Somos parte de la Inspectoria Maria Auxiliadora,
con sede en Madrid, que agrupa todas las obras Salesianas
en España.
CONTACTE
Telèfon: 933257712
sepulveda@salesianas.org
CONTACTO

###

Each entry should be reproduced in the output exactly.

-- Solution --
Somos parte de la Inspectoria Maria Auxiliadora,
con sede en Madrid, que agrupa todas las obras Salesianas
en España.
CONTACTE
Telèfon: 933257712
sepulveda@salesianas.org
CONTACTO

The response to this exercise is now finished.